In The Power of Pull, authors John Hagel III, John Seely Brown and Lang Davison observe that “information now flows like water and we must learn how to tap into its stream” It is a wonderful metaphor in many ways. Depending on your perspective information is either “abundant” and we lack appropriate filters (nod to Clay Shirky) or information is simply overwhelming. From either perspective there is a lot of it. At the same time the potential business value relevant, timely and contextual information has never been greater. That is the challenge for today’s enterprise: how do you transform the information that is threatening to overwhelm you and make it an asset that powers innovation, competitiveness and productivity? We call this the information value-gap. Closing the value-gap requires new strategies and new tools.
At Attensa we are focused primarily on professional information and content – that is the information and content that drives better business results through innovation, faster more confident business decisions. Historically this type of information was aggregated by large providers (often called premium content providers), indexed topically and delivered through subscription products targeted at specific vertical markets via dedicated interfaces. Increasingly organizations are seeking to augment their high-value premium content sources with content published directly to the Web or created inside the organization through wikis, social business applications, intranets, blogs, micro blogs etc.
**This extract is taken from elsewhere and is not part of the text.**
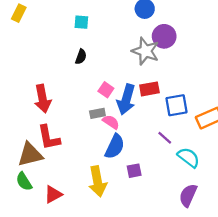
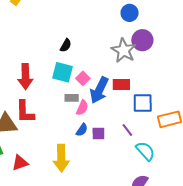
cyan square: (81, 22) -> (63, 72), moved, size x1.5
pink semicircle: (111, 122) -> (82, 108), turned 70
blue semicircle: (115, 146) -> (82, 130), size x0.6
purple square: (134, 171) -> (98, 134), moved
The business consequences of harnessing this new paradigm are substantial. In many of our conversations with customers we use the analogy of “plumbing” to describe the requirement of flexible pipes between information sources and delivery locations. With the right plumbing in place information flows more fluidly and reliably from source to desired destination. To make this work effectively information delivery is uncoupled from the source. Multiple sources can combined into topical channels based on the organizations needs rather than the ontologies of the publishers themselves. This requires a centralized point of aggregation and tools filter, organize and deliver topical channels.
For the people receiving information and current awareness updates the benefits of this approach are immediate. Instead of having to sort through multiple, disparate updates provided by separate publishers they can have relevant information from different sources delivered around the specific topics they need.
For information management professionals and special librarians benefits are equally compelling. Using knowledge of the available information and the needs of their business audience they can create targeted steams of information that can be easily consumed.
Addressing the plumbing problem is a key strategy for closing the information value-gap.